Chapter 8 Unsupervised Methods

Unlike supervised methods, which require labelled data to train a model for classifying or predicting values for new text, unsupervised learning methods in text analysis aim to discover inherent patterns and structures within text data without relying on pre-assigned labels. These methods are useful for exploring large unannotated corpora to identify recurring themes (topics), group similar documents (clustering) and reduce the dimensionality of the data.

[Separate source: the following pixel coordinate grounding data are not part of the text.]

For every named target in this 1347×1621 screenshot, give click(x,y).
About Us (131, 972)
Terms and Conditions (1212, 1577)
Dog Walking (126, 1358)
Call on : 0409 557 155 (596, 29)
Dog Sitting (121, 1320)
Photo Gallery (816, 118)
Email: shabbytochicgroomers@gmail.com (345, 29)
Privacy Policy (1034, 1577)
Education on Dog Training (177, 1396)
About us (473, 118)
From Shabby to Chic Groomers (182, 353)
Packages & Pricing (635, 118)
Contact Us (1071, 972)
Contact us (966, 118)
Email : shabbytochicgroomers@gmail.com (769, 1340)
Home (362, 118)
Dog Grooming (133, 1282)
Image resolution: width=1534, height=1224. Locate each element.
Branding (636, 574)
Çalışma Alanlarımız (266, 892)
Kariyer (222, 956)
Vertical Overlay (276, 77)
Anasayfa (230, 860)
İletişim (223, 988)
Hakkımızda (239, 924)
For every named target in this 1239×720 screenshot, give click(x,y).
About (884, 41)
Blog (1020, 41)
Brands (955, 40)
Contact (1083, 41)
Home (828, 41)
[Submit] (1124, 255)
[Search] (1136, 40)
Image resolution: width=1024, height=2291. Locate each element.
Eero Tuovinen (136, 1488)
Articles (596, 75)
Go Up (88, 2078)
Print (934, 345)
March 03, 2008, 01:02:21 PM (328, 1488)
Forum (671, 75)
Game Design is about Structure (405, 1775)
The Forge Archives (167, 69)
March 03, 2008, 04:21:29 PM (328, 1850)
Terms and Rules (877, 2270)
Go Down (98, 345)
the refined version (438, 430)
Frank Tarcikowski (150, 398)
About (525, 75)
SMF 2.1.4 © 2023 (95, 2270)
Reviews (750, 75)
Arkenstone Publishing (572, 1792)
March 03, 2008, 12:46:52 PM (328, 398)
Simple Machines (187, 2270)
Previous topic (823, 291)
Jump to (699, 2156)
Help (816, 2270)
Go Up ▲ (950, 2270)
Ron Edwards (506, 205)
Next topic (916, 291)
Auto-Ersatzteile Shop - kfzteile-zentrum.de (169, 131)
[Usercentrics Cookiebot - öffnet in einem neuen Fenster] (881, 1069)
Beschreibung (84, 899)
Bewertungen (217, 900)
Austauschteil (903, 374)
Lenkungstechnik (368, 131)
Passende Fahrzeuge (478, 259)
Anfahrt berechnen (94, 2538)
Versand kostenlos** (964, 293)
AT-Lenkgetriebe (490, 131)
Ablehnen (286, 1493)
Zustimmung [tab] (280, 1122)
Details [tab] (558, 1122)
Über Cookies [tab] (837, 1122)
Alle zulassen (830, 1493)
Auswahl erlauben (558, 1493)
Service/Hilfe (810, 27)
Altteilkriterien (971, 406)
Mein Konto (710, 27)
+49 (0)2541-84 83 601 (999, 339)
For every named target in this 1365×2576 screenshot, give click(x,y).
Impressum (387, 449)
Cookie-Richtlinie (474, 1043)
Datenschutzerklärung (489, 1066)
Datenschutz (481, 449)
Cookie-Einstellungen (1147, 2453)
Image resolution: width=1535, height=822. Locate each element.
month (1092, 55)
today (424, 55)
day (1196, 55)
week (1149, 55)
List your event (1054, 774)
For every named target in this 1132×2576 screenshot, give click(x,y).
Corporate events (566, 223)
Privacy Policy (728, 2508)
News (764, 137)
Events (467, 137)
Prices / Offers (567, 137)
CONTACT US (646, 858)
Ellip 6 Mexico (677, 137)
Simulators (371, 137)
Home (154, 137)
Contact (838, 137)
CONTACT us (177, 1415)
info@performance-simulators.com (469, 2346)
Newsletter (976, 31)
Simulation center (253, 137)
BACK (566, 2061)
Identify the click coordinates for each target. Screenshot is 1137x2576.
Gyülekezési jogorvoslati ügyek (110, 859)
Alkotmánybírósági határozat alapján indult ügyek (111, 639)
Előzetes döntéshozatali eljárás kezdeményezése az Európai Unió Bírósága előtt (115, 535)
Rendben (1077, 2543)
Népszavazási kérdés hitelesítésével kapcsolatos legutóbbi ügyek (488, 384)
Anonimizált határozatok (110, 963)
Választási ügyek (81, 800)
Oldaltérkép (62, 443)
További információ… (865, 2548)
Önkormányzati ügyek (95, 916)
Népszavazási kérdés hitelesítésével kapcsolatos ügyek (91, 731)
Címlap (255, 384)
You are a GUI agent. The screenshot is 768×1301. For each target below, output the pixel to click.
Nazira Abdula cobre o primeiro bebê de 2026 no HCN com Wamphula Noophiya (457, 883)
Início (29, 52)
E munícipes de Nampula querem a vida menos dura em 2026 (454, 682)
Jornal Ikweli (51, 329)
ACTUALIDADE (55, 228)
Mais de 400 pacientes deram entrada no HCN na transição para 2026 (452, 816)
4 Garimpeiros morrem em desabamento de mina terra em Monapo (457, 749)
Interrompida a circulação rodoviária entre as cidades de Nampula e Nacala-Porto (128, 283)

Supervised models excel at well-defined classification tasks where labelled data is available, but unsupervised methods allow us to uncover latent structures that we may not have anticipated or would be prohibitively expensive to label. This chapter focuses on probabilistic topic modelling, a popular suite of unsupervised methods for identifying abstract ‘topics’ within a body of text. Each document is treated as a mixture of these topics, with a word distribution characterising each. We will cover Latent Dirichlet Allocation (LDA), seeded LDA, which incorporates prior knowledge, the Structural Topic Model (STM), which allows the inclusion of document metadata to model topic prevalence and content, and Latent Semantic Analysis (LSA) as a dimensionality reduction technique.

The original document provided a solid introduction to these methods. I have expanded upon the explanations of each technique, particularly focusing on the rationale behind key steps and the interpretation of results. I have also significantly extended the sections on model validation for LDA, STM, and LSA, as understanding how to evaluate these models is crucial for their practical application.